● EXERCISE DATA
********
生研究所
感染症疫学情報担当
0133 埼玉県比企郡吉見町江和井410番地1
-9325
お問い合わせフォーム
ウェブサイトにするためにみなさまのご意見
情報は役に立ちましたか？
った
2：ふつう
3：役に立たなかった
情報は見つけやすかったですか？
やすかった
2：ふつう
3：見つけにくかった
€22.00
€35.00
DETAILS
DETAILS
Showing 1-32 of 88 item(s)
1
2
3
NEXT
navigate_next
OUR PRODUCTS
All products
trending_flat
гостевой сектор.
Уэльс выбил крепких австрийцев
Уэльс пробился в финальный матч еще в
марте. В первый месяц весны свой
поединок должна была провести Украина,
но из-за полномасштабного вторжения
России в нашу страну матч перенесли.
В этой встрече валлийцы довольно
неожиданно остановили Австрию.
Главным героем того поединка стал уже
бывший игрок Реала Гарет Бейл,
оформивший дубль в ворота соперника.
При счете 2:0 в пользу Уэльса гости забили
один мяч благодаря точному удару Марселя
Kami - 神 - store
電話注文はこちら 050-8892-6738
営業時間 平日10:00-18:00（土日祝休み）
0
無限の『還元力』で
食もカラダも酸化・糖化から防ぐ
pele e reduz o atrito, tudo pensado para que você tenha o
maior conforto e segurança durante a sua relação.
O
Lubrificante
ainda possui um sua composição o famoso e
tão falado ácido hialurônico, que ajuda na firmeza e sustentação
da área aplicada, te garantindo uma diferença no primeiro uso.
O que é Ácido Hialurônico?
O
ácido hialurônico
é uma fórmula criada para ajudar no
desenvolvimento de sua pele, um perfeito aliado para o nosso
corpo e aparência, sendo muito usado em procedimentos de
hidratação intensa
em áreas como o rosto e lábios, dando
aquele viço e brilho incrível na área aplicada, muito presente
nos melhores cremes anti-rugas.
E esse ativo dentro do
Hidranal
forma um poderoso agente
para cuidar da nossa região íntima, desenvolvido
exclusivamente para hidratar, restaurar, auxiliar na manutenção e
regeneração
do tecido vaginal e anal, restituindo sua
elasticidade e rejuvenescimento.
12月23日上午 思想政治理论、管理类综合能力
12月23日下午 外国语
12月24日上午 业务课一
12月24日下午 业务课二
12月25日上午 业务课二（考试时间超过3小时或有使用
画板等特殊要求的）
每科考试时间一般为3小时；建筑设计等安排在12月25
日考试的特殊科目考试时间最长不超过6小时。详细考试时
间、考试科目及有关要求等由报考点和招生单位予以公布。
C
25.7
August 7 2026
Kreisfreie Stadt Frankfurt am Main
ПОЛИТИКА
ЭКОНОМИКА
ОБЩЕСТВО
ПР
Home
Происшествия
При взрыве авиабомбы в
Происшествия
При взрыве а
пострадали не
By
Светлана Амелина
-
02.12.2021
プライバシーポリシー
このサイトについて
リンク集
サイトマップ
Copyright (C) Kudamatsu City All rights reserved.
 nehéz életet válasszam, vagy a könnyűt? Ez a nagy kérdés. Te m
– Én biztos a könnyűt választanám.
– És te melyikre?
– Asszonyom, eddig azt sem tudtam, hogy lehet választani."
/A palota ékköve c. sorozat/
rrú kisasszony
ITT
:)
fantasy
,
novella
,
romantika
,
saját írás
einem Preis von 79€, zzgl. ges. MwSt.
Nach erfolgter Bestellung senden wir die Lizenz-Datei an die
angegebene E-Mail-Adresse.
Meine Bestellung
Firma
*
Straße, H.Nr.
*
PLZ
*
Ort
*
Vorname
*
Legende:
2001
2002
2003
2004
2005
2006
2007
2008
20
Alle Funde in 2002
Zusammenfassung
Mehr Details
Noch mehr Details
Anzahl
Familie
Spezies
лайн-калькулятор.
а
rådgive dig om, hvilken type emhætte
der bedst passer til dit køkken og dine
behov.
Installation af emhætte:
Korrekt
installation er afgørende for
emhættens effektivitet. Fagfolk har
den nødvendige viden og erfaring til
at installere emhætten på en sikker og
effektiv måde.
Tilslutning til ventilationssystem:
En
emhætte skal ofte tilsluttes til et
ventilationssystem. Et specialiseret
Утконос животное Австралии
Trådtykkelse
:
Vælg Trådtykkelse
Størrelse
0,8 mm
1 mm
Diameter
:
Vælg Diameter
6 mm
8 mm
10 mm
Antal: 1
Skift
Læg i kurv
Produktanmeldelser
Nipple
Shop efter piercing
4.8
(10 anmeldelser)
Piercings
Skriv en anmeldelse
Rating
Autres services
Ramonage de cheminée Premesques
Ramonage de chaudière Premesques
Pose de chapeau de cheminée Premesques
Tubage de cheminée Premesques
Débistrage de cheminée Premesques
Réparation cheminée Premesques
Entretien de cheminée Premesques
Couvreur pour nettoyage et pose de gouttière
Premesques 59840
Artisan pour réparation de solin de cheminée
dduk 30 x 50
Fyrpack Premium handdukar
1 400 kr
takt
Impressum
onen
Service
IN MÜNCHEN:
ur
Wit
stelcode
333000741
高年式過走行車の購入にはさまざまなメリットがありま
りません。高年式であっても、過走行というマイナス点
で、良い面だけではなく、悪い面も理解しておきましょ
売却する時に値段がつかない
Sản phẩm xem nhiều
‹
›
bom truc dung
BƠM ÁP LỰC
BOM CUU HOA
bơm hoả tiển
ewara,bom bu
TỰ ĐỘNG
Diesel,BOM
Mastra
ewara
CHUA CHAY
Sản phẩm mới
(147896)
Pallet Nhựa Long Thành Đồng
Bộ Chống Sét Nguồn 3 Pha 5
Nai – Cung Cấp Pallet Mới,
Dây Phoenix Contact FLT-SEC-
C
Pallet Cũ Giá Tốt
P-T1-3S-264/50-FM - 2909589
********
● WORK ITEM
Every line above needs to be repeated exactly as shown.

● RESPONSE AREA
生研究所
感染症疫学情報担当
0133 埼玉県比企郡吉見町江和井410番地1
-9325
お問い合わせフォーム
ウェブサイトにするためにみなさまのご意見
情報は役に立ちましたか？
った
2：ふつう
3：役に立たなかった
情報は見つけやすかったですか？
やすかった
2：ふつう
3：見つけにくかった
€22.00
€35.00
DETAILS
DETAILS
Showing 1-32 of 88 item(s)
1
2
3
NEXT
navigate_next
OUR PRODUCTS
All products
trending_flat
гостевой сектор.
Уэльс выбил крепких австрийцев
Уэльс пробился в финальный матч еще в
марте. В первый месяц весны свой
поединок должна была провести Украина,
но из-за полномасштабного вторжения
России в нашу страну матч перенесли.
В этой встрече валлийцы довольно
неожиданно остановили Австрию.
Главным героем того поединка стал уже
бывший игрок Реала Гарет Бейл,
оформивший дубль в ворота соперника.
При счете 2:0 в пользу Уэльса гости забили
один мяч благодаря точному удару Марселя
Kami - 神 - store
電話注文はこちら 050-8892-6738
営業時間 平日10:00-18:00（土日祝休み）
0
無限の『還元力』で
食もカラダも酸化・糖化から防ぐ
pele e reduz o atrito, tudo pensado para que você tenha o
maior conforto e segurança durante a sua relação.
O
Lubrificante
ainda possui um sua composição o famoso e
tão falado ácido hialurônico, que ajuda na firmeza e sustentação
da área aplicada, te garantindo uma diferença no primeiro uso.
O que é Ácido Hialurônico?
O
ácido hialurônico
é uma fórmula criada para ajudar no
desenvolvimento de sua pele, um perfeito aliado para o nosso
corpo e aparência, sendo muito usado em procedimentos de
hidratação intensa
em áreas como o rosto e lábios, dando
aquele viço e brilho incrível na área aplicada, muito presente
nos melhores cremes anti-rugas.
E esse ativo dentro do
Hidranal
forma um poderoso agente
para cuidar da nossa região íntima, desenvolvido
exclusivamente para hidratar, restaurar, auxiliar na manutenção e
regeneração
do tecido vaginal e anal, restituindo sua
elasticidade e rejuvenescimento.
12月23日上午 思想政治理论、管理类综合能力
12月23日下午 外国语
12月24日上午 业务课一
12月24日下午 业务课二
12月25日上午 业务课二（考试时间超过3小时或有使用
画板等特殊要求的）
每科考试时间一般为3小时；建筑设计等安排在12月25
日考试的特殊科目考试时间最长不超过6小时。详细考试时
间、考试科目及有关要求等由报考点和招生单位予以公布。
C
25.7
August 7 2026
Kreisfreie Stadt Frankfurt am Main
ПОЛИТИКА
ЭКОНОМИКА
ОБЩЕСТВО
ПР
Home
Происшествия
При взрыве авиабомбы в
Происшествия
При взрыве а
пострадали не
By
Светлана Амелина
-
02.12.2021
プライバシーポリシー
このサイトについて
リンク集
サイトマップ
Copyright (C) Kudamatsu City All rights reserved.
 nehéz életet válasszam, vagy a könnyűt? Ez a nagy kérdés. Te m
– Én biztos a könnyűt választanám.
– És te melyikre?
– Asszonyom, eddig azt sem tudtam, hogy lehet választani."
/A palota ékköve c. sorozat/
rrú kisasszony
ITT
:)
fantasy
,
novella
,
romantika
,
saját írás
einem Preis von 79€, zzgl. ges. MwSt.
Nach erfolgter Bestellung senden wir die Lizenz-Datei an die
angegebene E-Mail-Adresse.
Meine Bestellung
Firma
*
Straße, H.Nr.
*
PLZ
*
Ort
*
Vorname
*
Legende:
2001
2002
2003
2004
2005
2006
2007
2008
20
Alle Funde in 2002
Zusammenfassung
Mehr Details
Noch mehr Details
Anzahl
Familie
Spezies
лайн-калькулятор.
а
rådgive dig om, hvilken type emhætte
der bedst passer til dit køkken og dine
behov.
Installation af emhætte:
Korrekt
installation er afgørende for
emhættens effektivitet. Fagfolk har
den nødvendige viden og erfaring til
at installere emhætten på en sikker og
effektiv måde.
Tilslutning til ventilationssystem:
En
emhætte skal ofte tilsluttes til et
ventilationssystem. Et specialiseret
Утконос животное Австралии
Trådtykkelse
:
Vælg Trådtykkelse
Størrelse
0,8 mm
1 mm
Diameter
:
Vælg Diameter
6 mm
8 mm
10 mm
Antal: 1
Skift
Læg i kurv
Produktanmeldelser
Nipple
Shop efter piercing
4.8
(10 anmeldelser)
Piercings
Skriv en anmeldelse
Rating
Autres services
Ramonage de cheminée Premesques
Ramonage de chaudière Premesques
Pose de chapeau de cheminée Premesques
Tubage de cheminée Premesques
Débistrage de cheminée Premesques
Réparation cheminée Premesques
Entretien de cheminée Premesques
Couvreur pour nettoyage et pose de gouttière
Premesques 59840
Artisan pour réparation de solin de cheminée
dduk 30 x 50
Fyrpack Premium handdukar
1 400 kr
takt
Impressum
onen
Service
IN MÜNCHEN:
ur
Wit
stelcode
333000741
高年式過走行車の購入にはさまざまなメリットがありま
りません。高年式であっても、過走行というマイナス点
で、良い面だけではなく、悪い面も理解しておきましょ
売却する時に値段がつかない
Sản phẩm xem nhiều
‹
›
bom truc dung
BƠM ÁP LỰC
BOM CUU HOA
bơm hoả tiển
ewara,bom bu
TỰ ĐỘNG
Diesel,BOM
Mastra
ewara
CHUA CHAY
Sản phẩm mới
(147896)
Pallet Nhựa Long Thành Đồng
Bộ Chống Sét Nguồn 3 Pha 5
Nai – Cung Cấp Pallet Mới,
Dây Phoenix Contact FLT-SEC-
C
Pallet Cũ Giá Tốt
P-T1-3S-264/50-FM - 2909589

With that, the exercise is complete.